The Association Between Internet Gaming Disorder and Impulsivity: A Systematic Review of Literature


Şalvarlı Ş. İ., Griffiths M. D.

INTERNATIONAL JOURNAL OF MENTAL HEALTH AND ADDICTION, vol.20, no.1, pp.92-118, 2022 (SCI-Expanded) identifier identifier

  • Publication Type: Article / Review
  • Volume: 20 Issue: 1
  • Publication Date: 2022
  • Doi Number: 10.1007/s11469-019-00126-w
  • Journal Name: INTERNATIONAL JOURNAL OF MENTAL HEALTH AND ADDICTION
  • Journal Indexes: Science Citation Index Expanded (SCI-EXPANDED), Social Sciences Citation Index (SSCI), Scopus, Academic Search Premier, PAIS International, Psycinfo, Social services abstracts, Sociological abstracts
  • Page Numbers: pp.92-118
  • Keywords: Impulsivity, Videogames, Internet gaming disorder, Gaming disorder, Gaming addiction, VIDEO GAME ADDICTION, DECISION-MAKING, ANTERIOR CINGULATE, PREFRONTAL CORTEX, RESPONSE-INHIBITION, SENSATION SEEKING, FMRI EVIDENCE, RISK-FACTORS, SELF-CONTROL, DELAY
  • Dokuz Eylül University Affiliated: Yes

Abstract

Research examining Internet Gaming Disorder (IGD) has increased substantially over the past decade.
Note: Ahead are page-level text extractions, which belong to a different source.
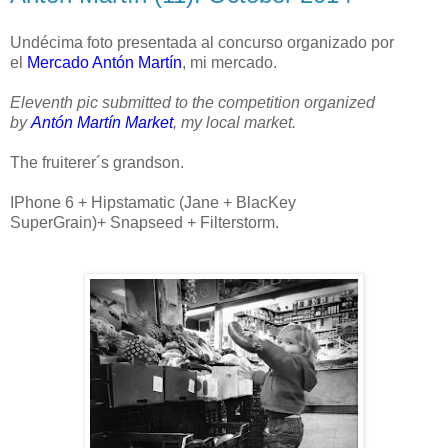
Undécima foto presentada al concurso organizado por
el
Mercado Antón Martín
, mi mercado.
Eleventh pic submitted to the competition organized
by
Antón Martín Market
, my local market.
The fruiterer´s grandson.
IPhone 6 + Hipstamatic (Jane + BlacKey
SuperGrain)+ Snapseed + Filterstorm.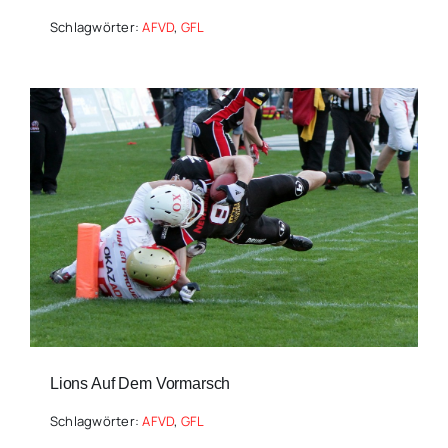
Schlagwörter:
AFVD
,
GFL
Lions Auf Dem Vormarsch
Schlagwörter:
AFVD
,
GFL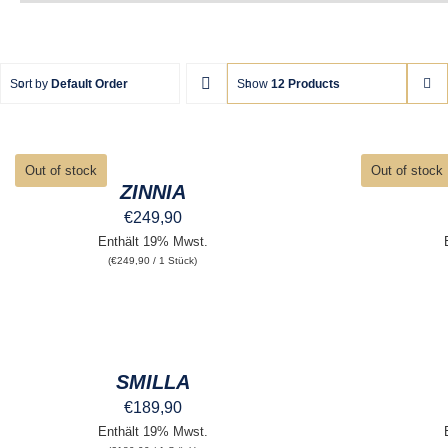
Sort by
Default Order
Show
12 Products
QUICK
QUICK
VIEW
VIEW
Out of stock
Out of stock
ZINNIA
€
249,90
Enthält 19% Mwst.
(
€
249,90
/ 1 Stück)
AUSFÜHRUNG
AUSFÜHRUNG
WÄHLEN
WÄHLEN
DIESES
DIESES
/
/
PRODUKT
PRODUKT
QUICK
QUICK
WEIST
WEIST
SMILLA
VIEW
VIEW
MEHRERE
MEHRERE
€
189,90
VARIANTEN
VARIANTEN
AUF.
AUF.
Enthält 19% Mwst.
DIE
DIE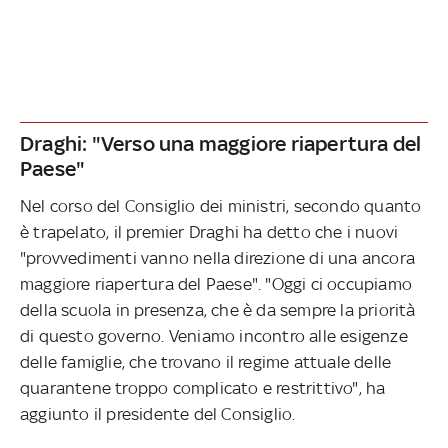
Draghi: "Verso una maggiore riapertura del
Paese"
Nel corso del Consiglio dei ministri, secondo quanto
è trapelato, il premier Draghi ha detto che i nuovi
"provvedimenti vanno nella direzione di una ancora
maggiore riapertura del Paese". "Oggi ci occupiamo
della scuola in presenza, che è da sempre la priorità
di questo governo. Veniamo incontro alle esigenze
delle famiglie, che trovano il regime attuale delle
quarantene troppo complicato e restrittivo", ha
aggiunto il presidente del Consiglio.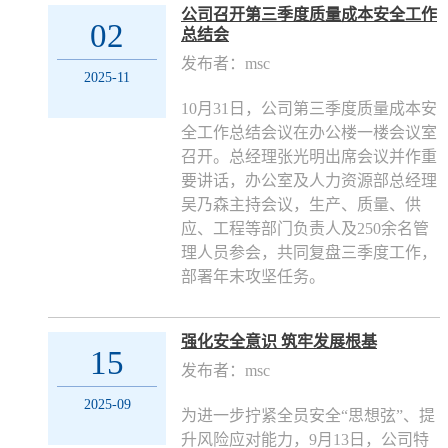
​公司召开第三季度质量成本安全工作
02
总结会
发布者：msc
2025-11
10月31日，公司第三季度质量成本安
全工作总结会议在办公楼一楼会议室
召开。总经理张光明出席会议并作重
要讲话，办公室及人力资源部总经理
吴乃森主持会议，生产、质量、供
应、工程等部门负责人及250余名管
理人员参会，共同复盘三季度工作，
部署年末攻坚任务。
强化安全意识 筑牢发展根基
15
发布者：msc
2025-09
为进一步拧紧全员安全“思想弦”、提
升风险应对能力，9月13日，公司特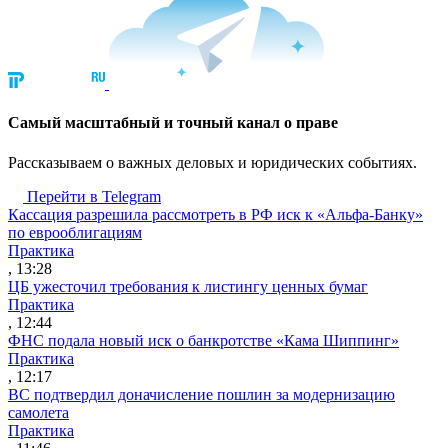
Cамый масштабный и точный канал о праве
Рассказываем о важных деловых и юридических событиях.
Перейти в Telegram
Кассация разрешила рассмотреть в РФ иск к «Альфа-Банку»
по еврооблигациям
Практика
, 13:28
ЦБ ужесточил требования к листингу ценных бумаг
Практика
, 12:44
ФНС подала новый иск о банкротстве «Кама Шиппинг»
Практика
, 12:17
ВС подтвердил доначисление пошлин за модернизацию
самолета
Практика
One of the risk factors for IGD includes poor impulse control. The present study comprises the first ever systematic review of studies examining the relationship between IGD and impusivity utilizing the Preferred Reporting Items for Systematic Reviews and Meta-Analysis (PRISMA) guidelines. A literature search was conducted via EBSCO (which included the following academic databases: Academic Search Complete, PsycARTICLES, and PsycINFO), PubMed, ScienceDirect, Web of Science, and Wiley Online Library. The inclusion criteria were (i) publication date between 2000 and 2019, (ii) being an empirical study that collected primary data, (iii) written in English and Turkish languages (the two languages spoken by the authors), (iv) published in a scholarly peer-reviewed journal, and (v) conducted an objective assessment of both IGD and impulsivity. Following these procedures, 33 eligible empirical studies remained for evaluation in the present review comprising 18,128 participants in total. Results demonstrated that despite many methodological weaknesses, 32 studies reported a positive association between impulsivity and IGD. Possible explanations for this consistent finding appear to indicate that altered neurobiological structures detected in participants with impulsivity may explain some of the relationships between impulsivity and internet gaming disorder.